KATHMANDU, MAY 18 -
Net profits of commercial banks grew at a slower pace in the third quarter as interest income took a beating.
The banks’ net profits grew 12.32 percent to Rs 14.49 billion, while
the interest income grew just 5.64 percent to Rs 32.73 billion. In same
period a year ago, the net profits had jumped 42.26 percent and interest
earnings increased 41.36 percent.
Bankers said the profit and interest income growth was affected due to
central bank’s directives to maintain 5 percent interest spread rate.
Nepal Rastra Bank (NRB) has directed commercial banks to bring down the
interest spread to 5 percent by the end of the current fiscal year.
“If we maintain 5 percent spread rate as per the central bank’s
formula, the actual spread rate will be less than 5 percent because 20
percent of the funds cannot be used for interest earning,” said Sanima
Bank CEO Bhuvan Dahal. “As interest income contributes around 80 percent
to the total earning of banks, shrinking of this component will affect
the profitability.”
The average spread rate of commercial banks has come down to 5.37
percent as of the third quarter from 5.64 percent of the second.

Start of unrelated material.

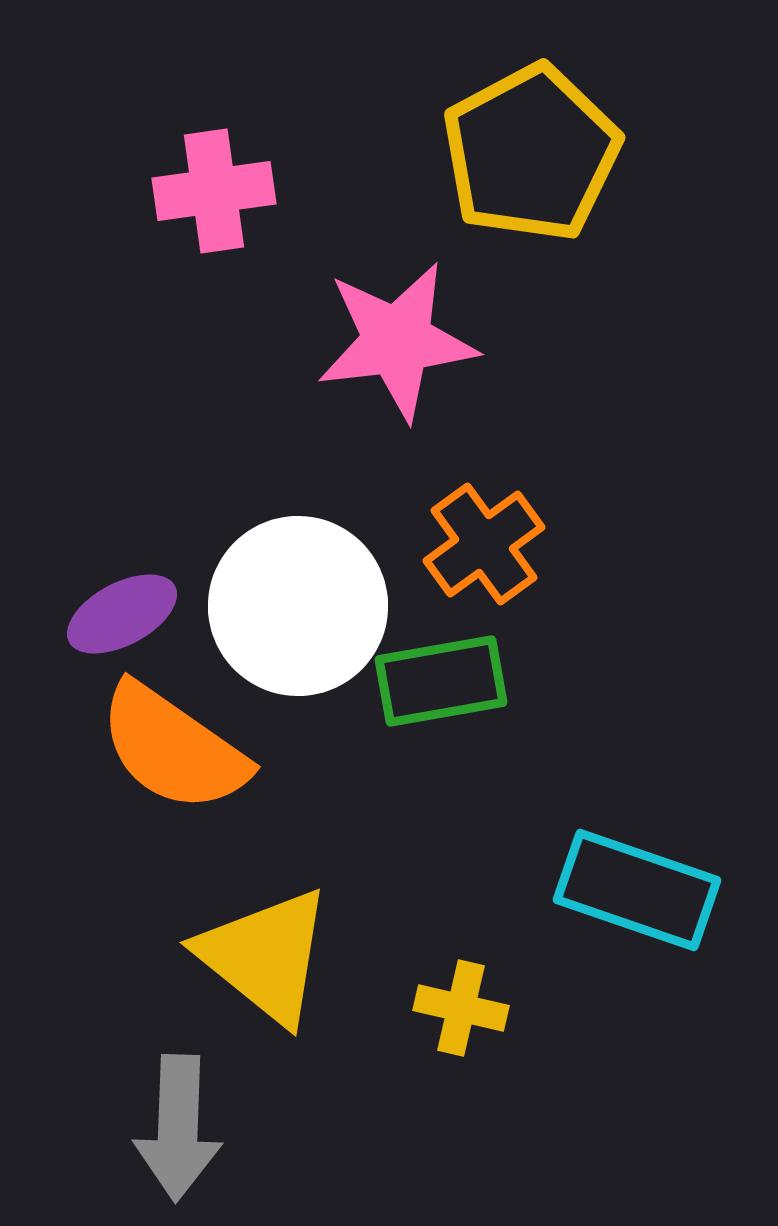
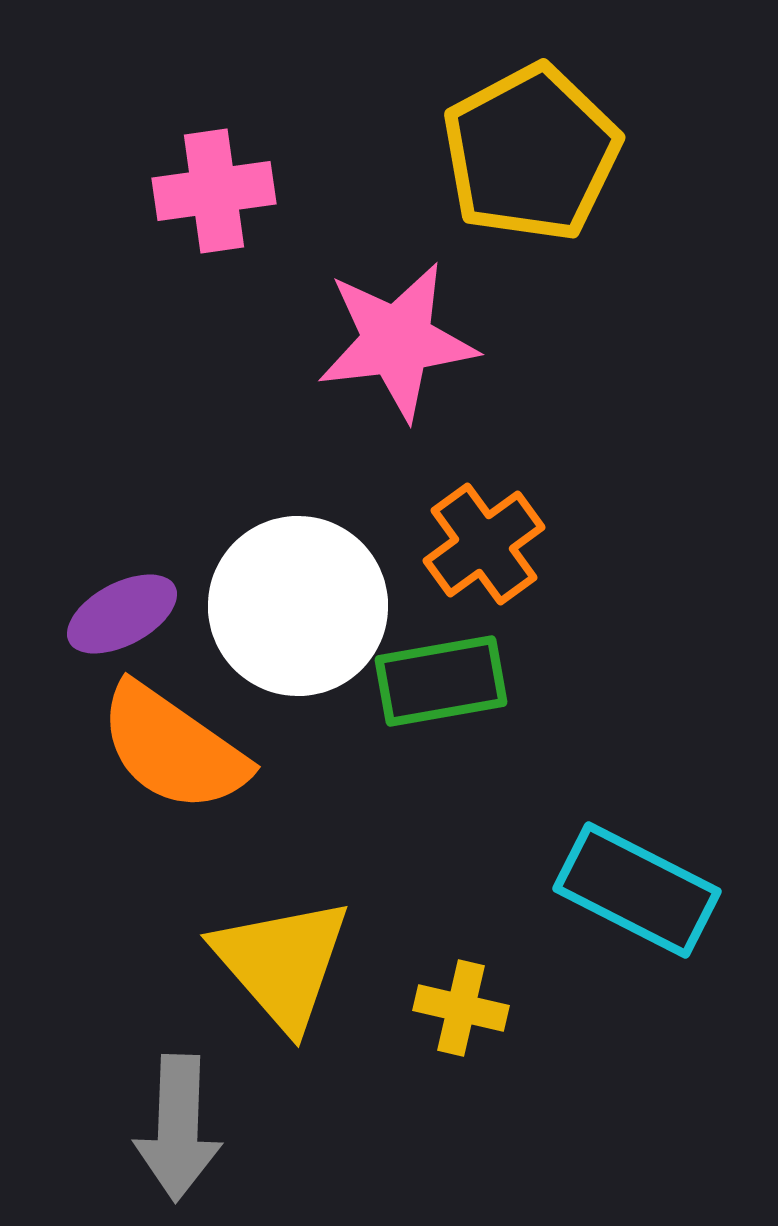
cyan rectangle: rotated 8 degrees clockwise
yellow triangle: moved 17 px right, 7 px down; rotated 10 degrees clockwise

According to the third-quarter results, eight banks brought
down their spread rate below 5 percent, while 22 still have higher spread rate.
Agriculture Development Bank, Standard Chartered Bank and Nabil Bank
are the top three banks in terms of the higher spread. Nepal Credit and
Commerce Bank has the lowest spread rate of 3.21 percent.

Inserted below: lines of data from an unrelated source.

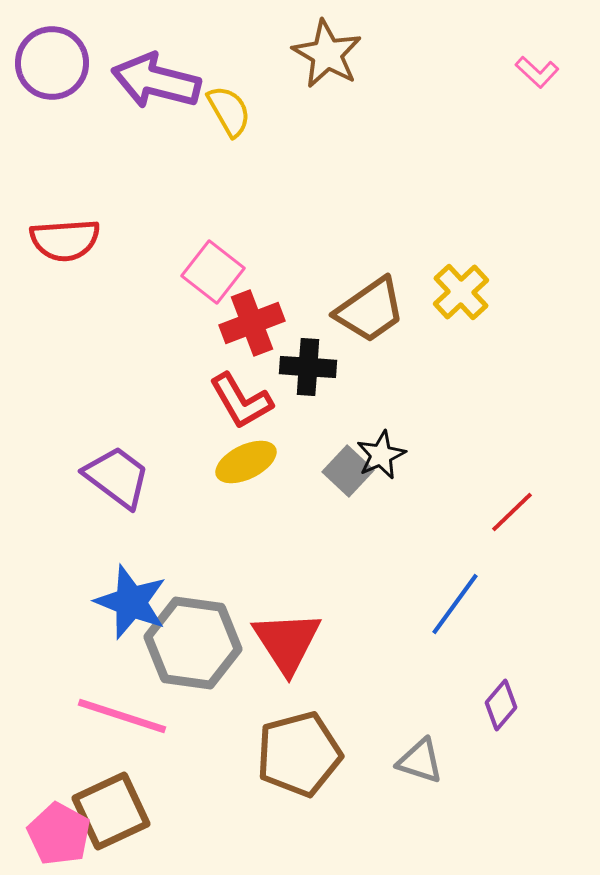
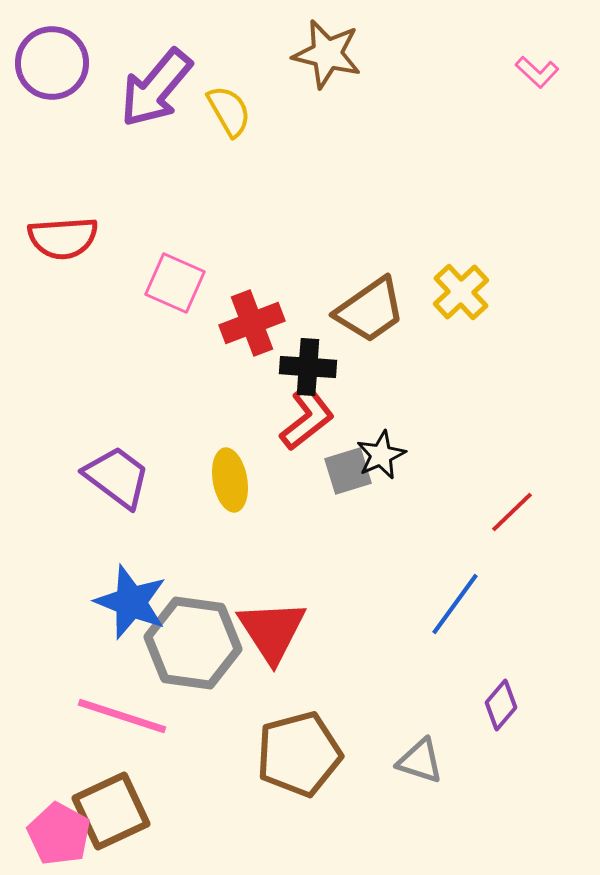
brown star: rotated 16 degrees counterclockwise
purple arrow: moved 7 px down; rotated 64 degrees counterclockwise
red semicircle: moved 2 px left, 2 px up
pink square: moved 38 px left, 11 px down; rotated 14 degrees counterclockwise
red L-shape: moved 66 px right, 17 px down; rotated 98 degrees counterclockwise
yellow ellipse: moved 16 px left, 18 px down; rotated 74 degrees counterclockwise
gray square: rotated 30 degrees clockwise
red triangle: moved 15 px left, 11 px up
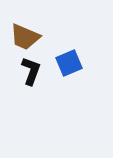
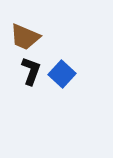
blue square: moved 7 px left, 11 px down; rotated 24 degrees counterclockwise
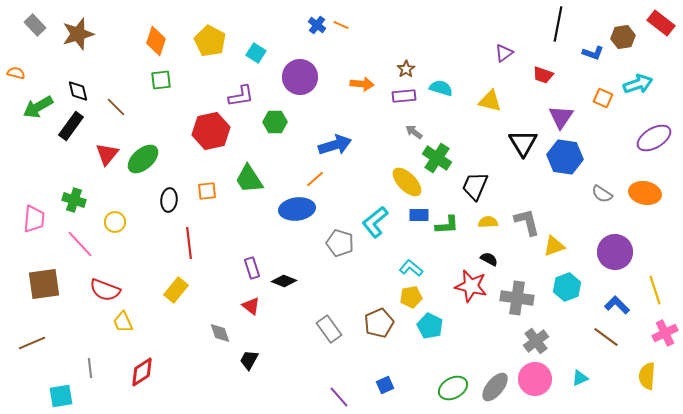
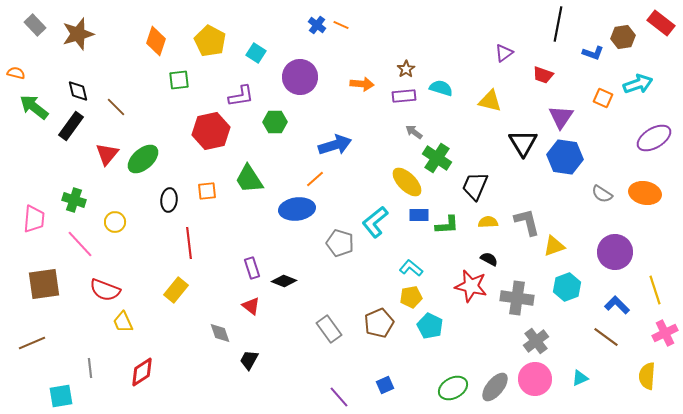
green square at (161, 80): moved 18 px right
green arrow at (38, 107): moved 4 px left; rotated 68 degrees clockwise
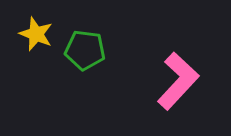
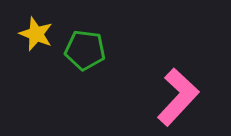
pink L-shape: moved 16 px down
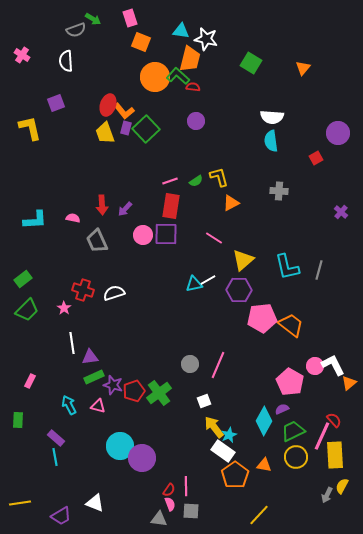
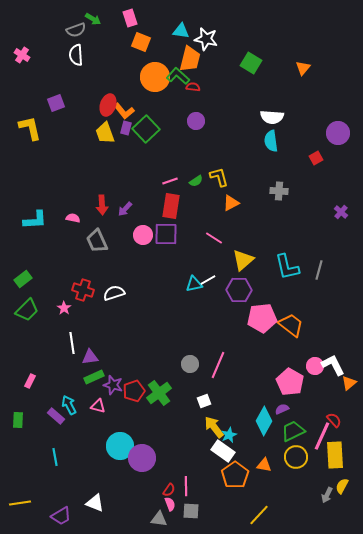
white semicircle at (66, 61): moved 10 px right, 6 px up
purple rectangle at (56, 438): moved 22 px up
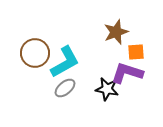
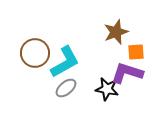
gray ellipse: moved 1 px right
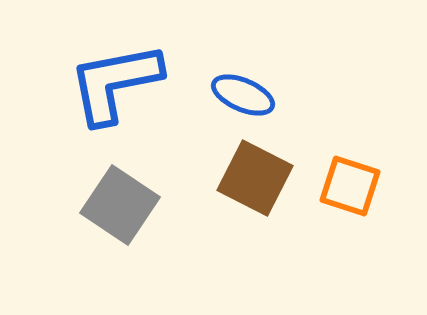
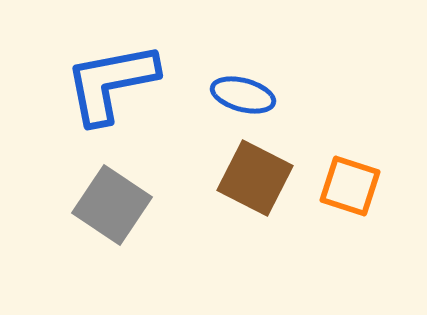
blue L-shape: moved 4 px left
blue ellipse: rotated 8 degrees counterclockwise
gray square: moved 8 px left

Nabil Bank, Nepal Investment Bank, Rastriya Banijya Bank and Everest
Bank recorded net profits more than Rs 1 billion in the third quarter.
As the central bank’s spread rate provision hits commercial banks’

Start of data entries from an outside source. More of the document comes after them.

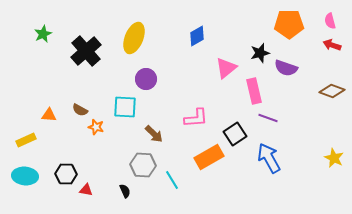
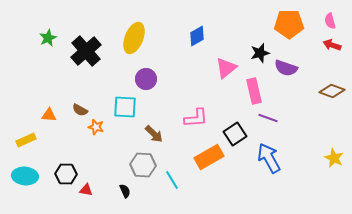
green star: moved 5 px right, 4 px down
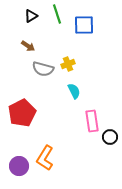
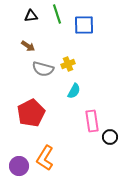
black triangle: rotated 24 degrees clockwise
cyan semicircle: rotated 56 degrees clockwise
red pentagon: moved 9 px right
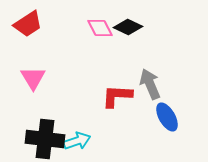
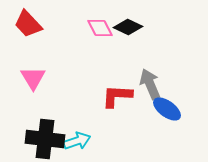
red trapezoid: rotated 80 degrees clockwise
blue ellipse: moved 8 px up; rotated 24 degrees counterclockwise
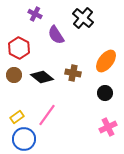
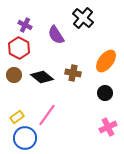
purple cross: moved 10 px left, 11 px down
blue circle: moved 1 px right, 1 px up
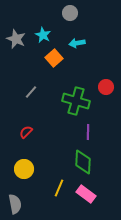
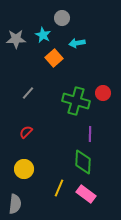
gray circle: moved 8 px left, 5 px down
gray star: rotated 24 degrees counterclockwise
red circle: moved 3 px left, 6 px down
gray line: moved 3 px left, 1 px down
purple line: moved 2 px right, 2 px down
gray semicircle: rotated 18 degrees clockwise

profits, investors’ interest in commercial bank shares has also declined
in recent days, analysts say. “Investors are concerned that the spread
rate provision may shrink banks’ profitability,” said analyst Rabindra
Bhattarai.
Lately, stocks of insurance companies, hotels and hydropower have
surged considerably, while the banking sector has witnessed a modest
growth. “There is a feeling among investors that banks have failed to
earn profits against the capital increment,” he said.
According to the third-quarter results, return on equity (RoE) of the
banks stood at 15.46 percent, slightly higher compared to 14.33 percent
in the same period last fiscal. Bankers, however, say the RoE growth is
low given the inflation threatening to hit double digits.
NMB Bank CEO Upendra Poudel said the RoE at the range of 20-25 percent
is good for a healthy profit growth when the inflation is in double
digits.
There are six banks having RoE above 20 percent, seven with RoE between
15-20 percent and eight with 10-15 percent. Rest of the banks have
below 10 percent RoE. Nepal Bank has the highest RoE of 99.49 percent,
which is due to its low capital level compared to earnings, according to
Dahal. Everet Bank, Nabil Bank, Standard Chartered and SBI bank are the
top five banks in terms of the RoE as of the third quarter.